Pattern-based embedding
The pattern-based embedding modules offers to functionality to construct a
pattern-based embedding. It only requires a few lines of code to embed a
time series via the PatternBasedEmbedder.
First, you need to import the package as follows
>>> from patsemb import pattern_based_embedding
Next, let us initialize a random time series using numpy.
>>> import numpy as np
>>> time_series = np.random.rand(1000)
It now only takes two lines to embed the time series: one line to initialize the pattern-based embedder, and one line to call the fit_transform method!
>>> pattern_based_embedder = pattern_based_embedding.PatternBasedEmbedder()
>>> embedding = pattern_based_embedder.fit_transform(time_series)
- class patsemb.pattern_based_embedding.PatternBasedEmbedder(discretizer: Discretizer = None, pattern_miner: PatternMiner = None, *, window_sizes: List[int] | int = None, relative_support_embedding: bool = True, n_jobs: int | None = None)[source]

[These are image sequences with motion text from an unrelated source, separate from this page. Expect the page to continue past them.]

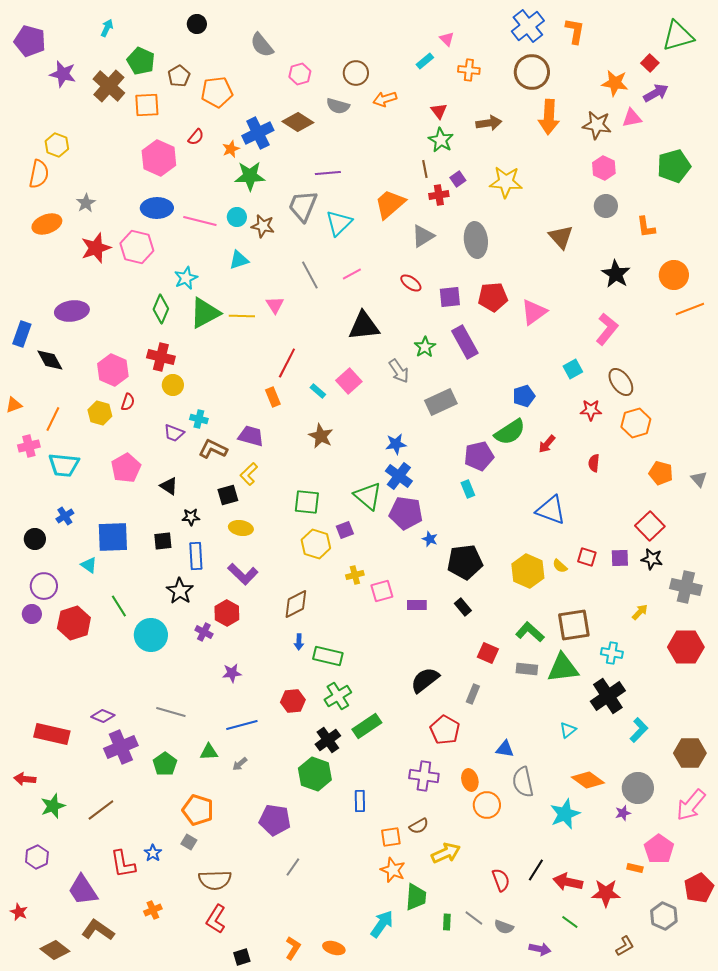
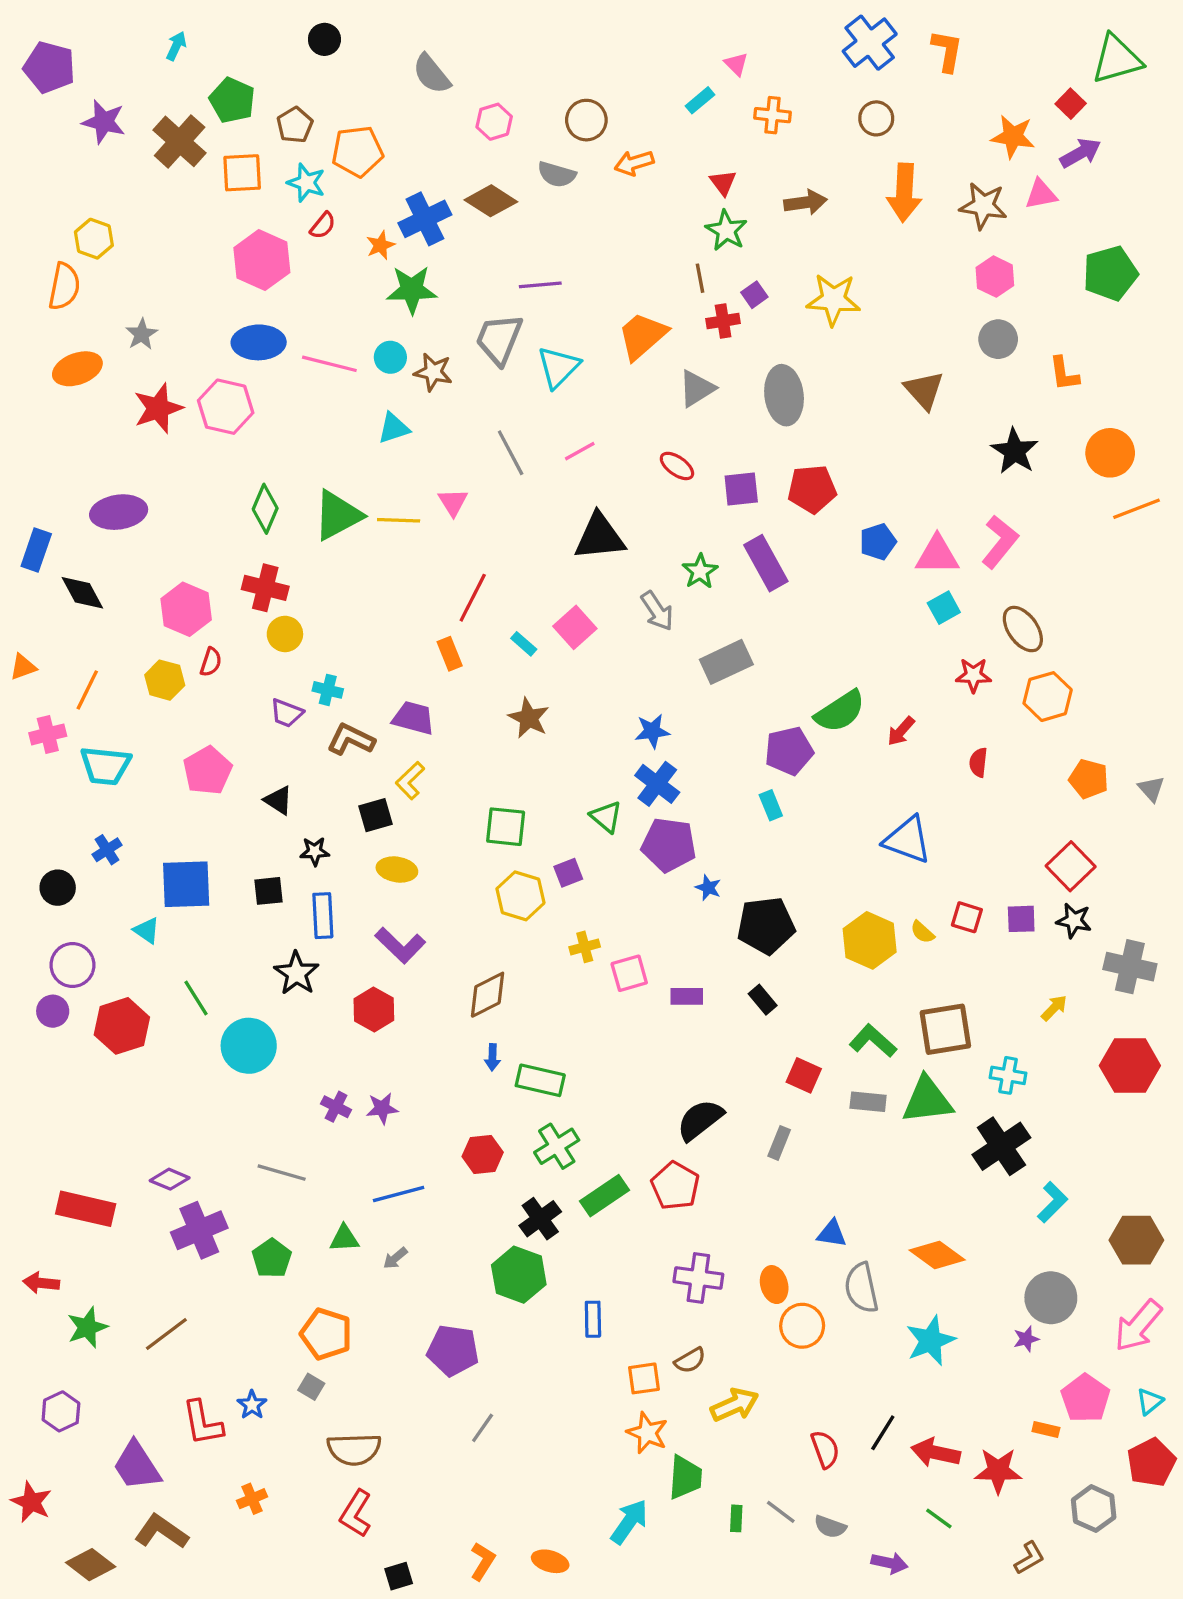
brown circle: (532, 72) -> (876, 118), size x0.6
cyan star: (186, 278) -> (306, 183), moved, turned -30
pink triangle: (534, 312) -> (937, 555), moved, turned 36
blue pentagon: (524, 396) -> (878, 542), moved
green triangle: (368, 496) -> (606, 817), size x0.7
purple cross: (204, 632) -> (336, 1107), moved
red pentagon: (445, 730) -> (675, 1186), moved
cyan triangle: (568, 730) -> (1150, 1402), moved
orange diamond: (588, 780) -> (937, 1255), moved
red star: (19, 912) -> (31, 1502), size x1.4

Construct pattern-based embeddings for a (collection of) time series. This process consists of two steps:
Mine sequential patterns in symbolic representations of the time series. A symbolic representation will be generated for each provided window size, and patterns will be mined in symbolic representation independently. These results in multi-resolution patterns.
Embed the time series values using the mined sequential patterns, which indicates at which positions in the time series a pattern occurs. The embedding will consist of one row for each mine pattern and one column for each observation in the time series. Therefore, each row corresponds to a feature and each column corresponds to a feature vector for a time series value.
- Parameters:
discretizer (Discretizer, default=SAXDiscretizer()) – The discretizer to convert time series into a symbolic representation of discrete symbols.
pattern_miner (PatternMiner, default=QCSP()) – The pattern miner used to mine sequential patterns in the discrete representation
window_sizes (List[int], default=None) – The window sizes to use for discretizing the time series. If
Noneis provided, then the window size of ´´discretizer´´ will be used.relative_support_embedding (bool, default=True) – Whether to construct an embedding using the relative support or a binary value indicating if the pattern occurs in a subsequence.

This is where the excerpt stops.